La Jornada Semanal, 19 de julio de 1998
The Electrical Field fue lanzada como ``la novela estrella'' de los editores europeos el verano pasado. Este fragmento se concentra en las extrañas distancias entre juventud y vejez, paternidad y odios filiales que cuestionan los lugares comunes de la más respetada tradición japonesa.
Cuando subí la escalera de la entrada, vi que había dejado la puerta abierta de par en par. Cualquiera podría haberse metido y llevarse lo que quisiera. Tomé nota mental de que debía reacondicionar la estatuilla de Buda oculta en el relicario en el comedor y decir una oración, aunque ya parecía innecesario. Sería la primera vez después de mucho tiempo. Lo haría por el bien de Sachi, a pesar de la manera en que ella me había hablado. Papá me estaba llamando; podía oírlo aun a través del cancel, ese suave y lento quejido que debe haber comenzado mucho antes de que yo regresara. Dejé mis zapatos enlodados en el portal. Chotto mate -un momento, un momento, pensé, mientras metía los pies en las frescas pantuflas. El quejido continuó. Todo tenía el apagado lustre de los espacios a los que se entra luego de estar bajo una intensa luz solar. Antes de subir, fui a la cocina y bebí un refrescante vaso de agua de la llave.
Vacilé un segundo ante su puerta antes de entrar; así me sucedía de vez en cuando. Apenas crucé el umbral volvió la vista hacia mí.
``¿Nani?'', dije por fin, acercándome a la cama. ``¿Qué quieres?'' Yo sabía lo que quería, prolongaba su espera un instante más. Cerró los ojos y me ocupé de él con vergonzante eficiencia: arranqué la sábana de su cuerpo contraído y le bajé los pantalones de la pijama sin que me arredrara el aspecto o el olor, le quité el pañal, lo limpié y lo cambié. Mi último movimiento al envolverlo con la sábana oreada lo hizo estremecerse levemente. Su misterio, su poder, lo habían abandonado.

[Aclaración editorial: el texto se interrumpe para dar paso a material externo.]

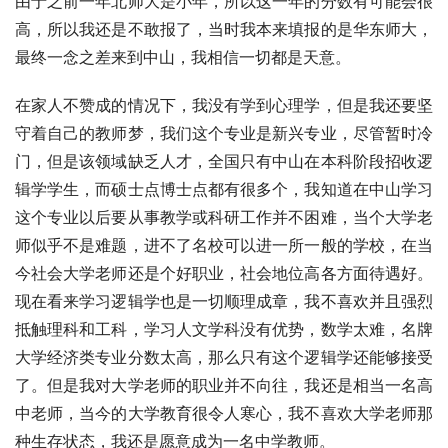
由于之前一年北师大是小年，所以这一年的分数有可能会很
高，所以我还是不敢报了，当时我本来填报的是华东师大，
最终一念之差来到中山，我相信一切都是天意。
在家人不赞成的情况下，我没有学到心理学，但是我还要坚
守着自己的教师梦，我们这个专业是新兴专业，尽管暂时冷
门，但是该领域缺乏人才，全国只有中山在本科阶段招收逻
辑学学生，而硕士点博士点都有很多个，我知道在中山学习
这个专业以后要从事教学或科研工作并不困难，当个大学老
师似乎不是难题，进不了名校可以进一所一般的学校，在当
今社会大学老师还是个好职业，社会地位高各方面待遇好。
现在看来学习逻辑学也是一切顺理成章，我不喜欢并且强烈
抵触理科和工科，学习人文学科没有优势，数学太难，名牌
大学经济类专业分数太高，那么只有这个逻辑学还能够接受
了。但是我对大学老师的职业并不向往，我还是相当一名高
中老师，当今的大学教育很令人寒心，我不喜欢大学老师那
种生存状态，我还是愿意成为一名中学教师。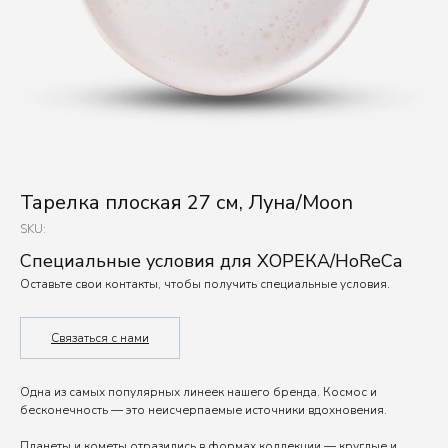
Тарелка плоская 27 см, Луна/Moon
SKU:
Специальные условия для ХОРЕКА/HoReCa
Оставьте свои контакты, чтобы получить специальные условия.
Связаться с нами
Одна из самых популярных линеек нашего бренда. Космос и
бесконечность — это неисчерпаемые источники вдохновения.
Планеты и кометы отразились в формах коллекции — круглые и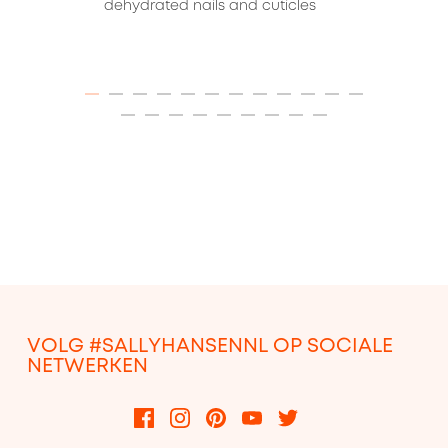
dehydrated nails and cuticles
ITEM 01 (CURRENT SLIDE)
ITEM 02
ITEM 03
ITEM 04
ITEM 05
ITEM 06
ITEM 07
ITEM 08
ITEM 09
ITEM 10
ITEM 11
ITEM 12
ITEM 13
ITEM 14
ITEM 15
ITEM 16
ITEM 17
ITEM 18
ITEM 19
ITEM 20
ITEM 21
VOLG #SALLYHANSENNL OP SOCIALE
NETWERKEN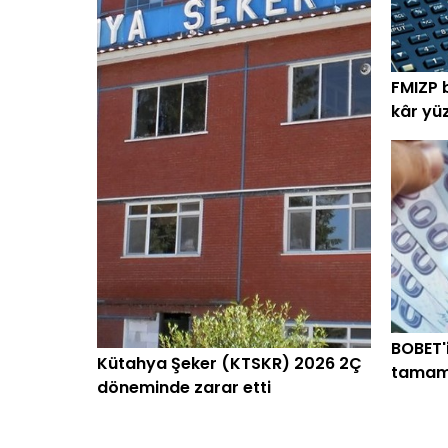
FMIZP 
kâr yü
BOBET'
Kütahya Şeker (KTSKR) 2026 2Ç
tamam
döneminde zarar etti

En el piso de abajo, en mi ventana, una fina capa de polvo plateado había aparecido en la saliente que había limpiado apenas ayer. No había señas del Pontiac de Yano. Me acordé de que tenía que escurrir los frijoles de soya que dejé remojar durante la noche para la cena, y rebanar y salar el pepino para preparar sunomono.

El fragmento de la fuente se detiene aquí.